Впрочем, закон Возмездия неумолим. Возмездие только ждет своего часа, и «взятие» Геок-Тепе, вероятно, переполнило чашу Его терпения, потому что вскоре за этим военным преступлением последовали убийство Александра II, а затем и преждевременная и позорная смерть самого Скобелева под розгами немецких проституток. «Се, гряду скоро, и Возмездие Мое со Мною, чтобы воздать каждому по делам его», — сказал Всевышний.

И уже совершенно непонятно, как увязывается вся эта воинственность с пресловутой «слезинкой «невинного ребенка» и его ничем не заслуженными

страданиями? Может быть, речь идет о «слезинке» не всякого ребенка! Такая непоследовательность была, по-видимому, следствием все той же болезни.

* * *

Немного личных воспоминаний.

Мое первое знакомство с Достоевским, которого мы тогда в школе «не проходили», относятся к 1949 году, когда боготворивший его Евгений Викторович Тарле обязал меня прочитать роман «Бесы», сказав при этом, что прообразами многих его действующих лиц послужили реальные люди сороковых — шестидесятых годов прошлого века, известные мне из школьных учебников, и потому мне будет интересно. В частности он обратил мое внимание на Семена Егоровича Кармазинова, и от Тарле я впервые услышал рассказ о том, что Тургенев всю жизнь мучился воспоминанием о своем поведении во время пережитого им в юности кораблекрушения (речь шла о гибели парохода «Николай I» в 1838 г.), когда он в ужасе, расталкивая женщин и детей, рвался к шлюпкам с криком «Спасите меня! Я единственный сын у своей мамы!».

— Упоминание об этом происшествии ты найдешь в «Бесах», — сказал он.

Я нашел, и помню, что сам факт сатирического истолкования Достоевским этой сугубо личной и трагической истории произвел на меня неприятное впечатление, как от нечаянно подсмотренной чужой злобной подлости, которое усилилось после того, как я в том же году познакомился с несколькими выпусками «Дневника писателя» (позднее я узнал, что этот поступок Достоевского назвал «мерзким» Л.Н. Толстой). Я поделился своими сомнениями с Тарле, и у нас состоялся хорошо запомнившийся мне разговор о творчестве Достоевского. До того мне казалось, что Евгений Викторович восторженно воспринимает абсолютно все вышедшее из-под пера его любимого писателя, без каких-либо исключений, и потому я был крайне удивлен его весьма пренебрежительным отношением к публицистике писателя.
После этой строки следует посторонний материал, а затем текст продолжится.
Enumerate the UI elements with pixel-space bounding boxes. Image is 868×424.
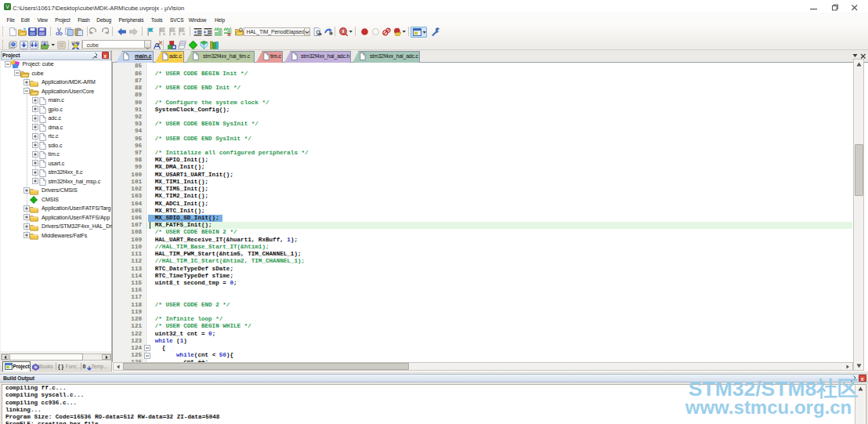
svg-text:V: V	[5, 4, 9, 9]
svg-text:Q: Q	[341, 28, 345, 35]
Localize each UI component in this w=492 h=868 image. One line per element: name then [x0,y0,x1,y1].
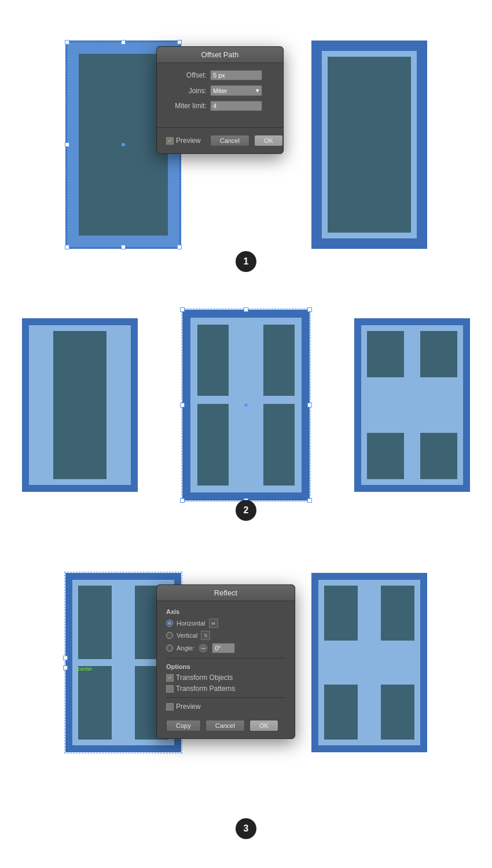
handle-tr-mid[interactable] [307,307,312,312]
joins-label: Joins: [166,87,207,95]
step-badge-1: 1 [236,251,256,272]
section-1: Offset Path Offset: 5 px Joins: Miter ▾ … [0,12,492,278]
handle-mr-mid[interactable] [307,403,312,407]
pane-br-s3 [381,685,414,740]
angle-radio[interactable] [166,645,173,652]
window-frame-s1-right [311,41,427,249]
miter-label: Miter limit: [166,102,207,110]
offset-path-dialog: Offset Path Offset: 5 px Joins: Miter ▾ … [156,46,284,154]
vertical-label: Vertical [177,632,197,639]
preview-label-s3: Preview [176,703,201,711]
handle-br-mid[interactable] [307,498,312,503]
pane-bl-s3 [324,685,358,740]
window-4pane-right [354,318,470,492]
reflect-cancel-button[interactable]: Cancel [205,720,245,731]
handle-ml-s3[interactable] [63,665,68,670]
options-section-title: Options [166,663,285,670]
transform-patterns-checkbox[interactable] [166,685,174,693]
reflect-dialog-footer: Copy Cancel OK [157,718,295,738]
dialog-title: Offset Path [201,50,239,59]
offset-input[interactable]: 5 px [210,70,262,80]
section2-left-window [22,318,138,492]
transform-objects-checkbox[interactable]: ✓ [166,674,174,682]
window-2pane-left [22,318,138,492]
ok-button[interactable]: OK [254,135,283,146]
horizontal-label: Horizontal [177,620,205,627]
center-dot [122,143,125,146]
handle-br[interactable] [177,245,182,249]
horizontal-radio[interactable] [166,620,173,627]
preview-checkbox[interactable]: ✓ [166,137,174,145]
horizontal-radio-row: Horizontal ⇄ [166,619,285,628]
pane-right [78,331,107,479]
window-s3-right [311,573,427,752]
cancel-button[interactable]: Cancel [210,135,249,146]
transform-objects-label: Transform Objects [176,674,233,682]
divider-horizontal-mid [197,396,295,404]
chevron-down-icon: ▾ [256,87,259,94]
offset-label: Offset: [166,71,207,79]
angle-input[interactable]: 0° [212,643,235,653]
step-badge-2: 2 [236,500,256,521]
reflect-divider-2 [166,697,285,698]
center-dot-mid [244,403,248,407]
pane-br [420,433,457,479]
angle-minus-btn[interactable]: − [198,643,208,653]
transform-patterns-label: Transform Patterns [176,685,235,693]
preview-row-s3: Preview [166,703,285,711]
pane-right-mid [263,325,295,486]
handle-tl[interactable] [65,40,69,45]
handle-tl-s3[interactable] [63,656,68,660]
vertical-radio[interactable] [166,632,173,639]
pane-left-mid [197,325,229,486]
section2-right-window [354,318,470,492]
step-badge-3: 3 [236,818,256,839]
div-h-s3l [78,659,168,666]
handle-tr[interactable] [177,40,182,45]
section-2: 2 [0,284,492,527]
reflect-ok-button[interactable]: OK [249,720,278,731]
reflect-divider-1 [166,658,285,659]
dialog-title-bar: Offset Path [157,47,283,63]
section2-mid-window [182,310,310,501]
handle-ml-mid[interactable] [180,403,185,407]
glass-pane [328,57,411,233]
pane-bl [367,433,404,479]
frame-vert-right [108,331,125,479]
horizontal-icon: ⇄ [209,619,218,628]
preview-checkbox-s3[interactable] [166,703,174,711]
handle-tl-mid[interactable] [180,307,185,312]
handle-ml[interactable] [65,142,69,147]
dialog-footer: ✓ Preview Cancel OK [157,133,283,153]
miter-input[interactable]: 4 [210,101,262,111]
pane-tl [367,331,404,377]
offset-row: Offset: 5 px [166,70,274,80]
copy-button[interactable]: Copy [166,720,201,731]
vertical-radio-row: Vertical ⇅ [166,631,285,640]
div-h-s3r [324,659,414,666]
axis-section-title: Axis [166,608,285,615]
window-dividers-mid [182,310,310,501]
reflect-dialog: Reflect Axis Horizontal ⇄ Vertical ⇅ Ang… [156,584,295,739]
angle-radio-row: Angle: − 0° [166,643,285,653]
handle-tc-mid[interactable] [244,307,248,312]
joins-row: Joins: Miter ▾ [166,85,274,96]
divider-h-right [367,402,457,409]
vertical-icon: ⇅ [201,631,210,640]
handle-bl[interactable] [65,245,69,249]
handle-tc[interactable] [121,40,126,45]
center-anchor-label: center [78,666,93,672]
section3-right-window [311,573,427,752]
preview-checkbox-label: ✓ Preview [166,137,201,145]
transform-objects-row: ✓ Transform Objects [166,674,285,682]
frame-vert-left [35,331,52,479]
section-3: center Reflect Axis Horizontal ⇄ Vertica… [0,556,492,845]
handle-bl-mid[interactable] [180,498,185,503]
preview-label: Preview [176,137,201,145]
handle-bc[interactable] [121,245,126,249]
pane-tl-s3 [324,586,358,641]
reflect-dialog-title: Reflect [214,589,237,597]
transform-patterns-row: Transform Patterns [166,685,285,693]
pane-tr [420,331,457,377]
joins-select[interactable]: Miter ▾ [210,85,262,96]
Заметив это, Тарле рассказал мне о своем многолетнем общении с Анной Григорьевной Достоевской, которая помогала ему в 1901 г. после ссылки обосноваться в Петербурге, видимо, не без содействия обер-прокурора Синода, остававшегося ее добрым знакомым и после смерти мужа. Она же подарила Тарле автограф Достоевского и известное библиофилам роскошное «юбилейное» собрание его сочинений, а потом посетила его в больнице, когда Тарле был тяжело ранен у Технологического института во время студенческих волнений в октябре 1905 г. (После этого рассказа жена, друг и помощник Достоевского навсегда стала для меня Анной Григорьевной, а не А. Г. Достоевской.)

Закончил же Тарле свой рассказ тем, что он еще в начале своего знакомства с Анной Григорьевной высказал мысль о том, что публицистика Достоевского есть всего лишь факт биографии, не имеющий отношения к его гениальному вкладу во всемирную литературу. И Анна Григорьевна, по его словам, с ним согласилась.
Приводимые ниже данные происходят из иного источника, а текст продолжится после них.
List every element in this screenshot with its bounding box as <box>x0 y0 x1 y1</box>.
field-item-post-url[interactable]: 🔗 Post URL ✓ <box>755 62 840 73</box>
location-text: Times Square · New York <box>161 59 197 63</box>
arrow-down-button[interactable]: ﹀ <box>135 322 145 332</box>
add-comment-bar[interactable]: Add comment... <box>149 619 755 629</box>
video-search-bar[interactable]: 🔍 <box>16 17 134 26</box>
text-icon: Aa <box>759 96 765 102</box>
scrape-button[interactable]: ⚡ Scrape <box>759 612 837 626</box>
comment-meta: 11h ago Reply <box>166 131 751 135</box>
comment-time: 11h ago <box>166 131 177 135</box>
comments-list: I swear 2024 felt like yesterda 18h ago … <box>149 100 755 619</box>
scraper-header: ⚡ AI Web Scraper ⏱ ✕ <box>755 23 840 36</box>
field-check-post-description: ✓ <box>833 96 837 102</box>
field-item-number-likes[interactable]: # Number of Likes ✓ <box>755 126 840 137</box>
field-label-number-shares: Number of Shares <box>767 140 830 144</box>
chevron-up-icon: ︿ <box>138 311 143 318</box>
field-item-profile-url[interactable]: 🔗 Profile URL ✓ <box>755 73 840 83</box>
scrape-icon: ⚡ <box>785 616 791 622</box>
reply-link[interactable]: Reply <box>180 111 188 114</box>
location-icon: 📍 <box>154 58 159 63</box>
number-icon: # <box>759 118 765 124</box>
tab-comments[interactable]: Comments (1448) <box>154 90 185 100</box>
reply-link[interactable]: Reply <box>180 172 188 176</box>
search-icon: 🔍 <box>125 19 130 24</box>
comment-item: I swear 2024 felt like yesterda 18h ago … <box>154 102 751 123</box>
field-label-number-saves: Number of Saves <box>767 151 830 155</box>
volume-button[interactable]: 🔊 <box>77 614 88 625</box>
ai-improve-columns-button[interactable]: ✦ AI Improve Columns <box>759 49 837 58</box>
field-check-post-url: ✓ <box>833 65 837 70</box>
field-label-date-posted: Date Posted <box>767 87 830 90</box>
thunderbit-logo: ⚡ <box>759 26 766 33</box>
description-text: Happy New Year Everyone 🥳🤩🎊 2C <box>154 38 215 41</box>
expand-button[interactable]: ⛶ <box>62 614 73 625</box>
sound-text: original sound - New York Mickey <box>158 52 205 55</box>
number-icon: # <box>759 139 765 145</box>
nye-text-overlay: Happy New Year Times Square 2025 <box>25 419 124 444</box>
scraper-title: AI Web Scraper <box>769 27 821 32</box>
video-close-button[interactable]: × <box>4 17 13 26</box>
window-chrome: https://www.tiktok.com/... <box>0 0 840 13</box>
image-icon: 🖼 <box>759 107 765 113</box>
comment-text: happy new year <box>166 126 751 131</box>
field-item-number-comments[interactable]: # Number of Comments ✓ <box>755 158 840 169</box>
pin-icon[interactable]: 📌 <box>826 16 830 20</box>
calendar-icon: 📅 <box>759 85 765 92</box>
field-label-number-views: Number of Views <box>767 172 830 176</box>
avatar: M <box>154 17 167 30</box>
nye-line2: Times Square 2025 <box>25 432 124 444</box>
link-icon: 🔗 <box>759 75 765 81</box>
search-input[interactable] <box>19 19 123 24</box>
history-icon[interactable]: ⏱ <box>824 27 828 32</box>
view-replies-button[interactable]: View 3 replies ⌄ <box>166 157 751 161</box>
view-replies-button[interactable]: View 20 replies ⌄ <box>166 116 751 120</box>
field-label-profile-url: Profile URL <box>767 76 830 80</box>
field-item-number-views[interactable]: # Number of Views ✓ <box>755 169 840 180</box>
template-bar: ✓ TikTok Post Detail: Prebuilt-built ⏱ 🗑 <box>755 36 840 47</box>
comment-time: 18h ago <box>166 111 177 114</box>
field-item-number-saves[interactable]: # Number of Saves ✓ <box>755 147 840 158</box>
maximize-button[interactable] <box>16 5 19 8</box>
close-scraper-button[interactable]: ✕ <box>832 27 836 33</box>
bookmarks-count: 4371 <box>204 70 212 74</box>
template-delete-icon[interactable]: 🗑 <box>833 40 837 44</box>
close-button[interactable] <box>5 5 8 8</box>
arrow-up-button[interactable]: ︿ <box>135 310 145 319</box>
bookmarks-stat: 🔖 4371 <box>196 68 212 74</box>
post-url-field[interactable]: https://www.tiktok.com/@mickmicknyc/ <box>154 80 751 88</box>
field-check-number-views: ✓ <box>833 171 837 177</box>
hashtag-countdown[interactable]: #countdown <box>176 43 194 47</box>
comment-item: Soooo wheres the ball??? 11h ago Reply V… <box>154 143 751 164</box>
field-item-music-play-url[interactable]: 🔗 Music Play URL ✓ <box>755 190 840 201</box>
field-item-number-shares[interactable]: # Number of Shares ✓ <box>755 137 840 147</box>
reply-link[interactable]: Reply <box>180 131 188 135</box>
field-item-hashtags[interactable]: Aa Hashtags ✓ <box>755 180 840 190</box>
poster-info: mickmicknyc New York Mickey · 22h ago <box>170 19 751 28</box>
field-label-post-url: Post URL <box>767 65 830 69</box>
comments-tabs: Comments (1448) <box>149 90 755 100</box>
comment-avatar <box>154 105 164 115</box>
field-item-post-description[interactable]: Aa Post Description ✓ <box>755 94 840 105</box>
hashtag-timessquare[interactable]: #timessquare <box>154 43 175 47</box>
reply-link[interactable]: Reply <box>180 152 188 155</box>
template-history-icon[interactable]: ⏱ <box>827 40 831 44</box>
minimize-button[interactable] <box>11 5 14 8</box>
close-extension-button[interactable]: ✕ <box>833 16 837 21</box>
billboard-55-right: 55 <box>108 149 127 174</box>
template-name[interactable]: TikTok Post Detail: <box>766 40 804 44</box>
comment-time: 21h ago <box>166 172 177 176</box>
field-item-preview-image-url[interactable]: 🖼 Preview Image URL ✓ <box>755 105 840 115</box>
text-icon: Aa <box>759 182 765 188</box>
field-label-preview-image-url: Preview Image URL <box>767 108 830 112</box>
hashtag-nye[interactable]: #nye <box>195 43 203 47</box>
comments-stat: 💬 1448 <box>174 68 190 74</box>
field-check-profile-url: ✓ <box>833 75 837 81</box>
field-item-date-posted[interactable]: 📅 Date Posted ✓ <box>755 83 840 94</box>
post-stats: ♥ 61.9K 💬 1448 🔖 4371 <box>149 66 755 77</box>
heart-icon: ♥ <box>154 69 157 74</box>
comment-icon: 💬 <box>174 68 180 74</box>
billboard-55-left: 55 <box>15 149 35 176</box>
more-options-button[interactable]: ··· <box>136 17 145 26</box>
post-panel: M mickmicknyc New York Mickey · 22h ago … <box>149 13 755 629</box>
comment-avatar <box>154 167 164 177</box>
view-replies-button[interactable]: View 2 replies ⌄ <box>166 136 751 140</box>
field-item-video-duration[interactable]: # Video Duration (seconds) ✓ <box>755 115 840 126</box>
Много лет спустя, когда переписка Тарле с Анной Григорьевной была опубликована, я убедился, что он в 1949 г. почти дословно повторил фразу из своего письма, написанного в 1900 г. И я смог оценить не только его уникальную память, но и огромную душевную работу и жизненный подвиг великой женщины, которую в 1867 г. ужасно раздражали «жидочки», сновавшие на лестнице дома Олонкина, куда она впервые пришла к Достоевскому, и которая через тридцать три года искренне помогала в жизнеустройстве еврею, хоть и крещеному, но отнюдь не монархических убеждений и к тому же посмевшему усомниться в ценности определенной части творческого наследия ее мужа, в величии которого она никогда не сомневалась.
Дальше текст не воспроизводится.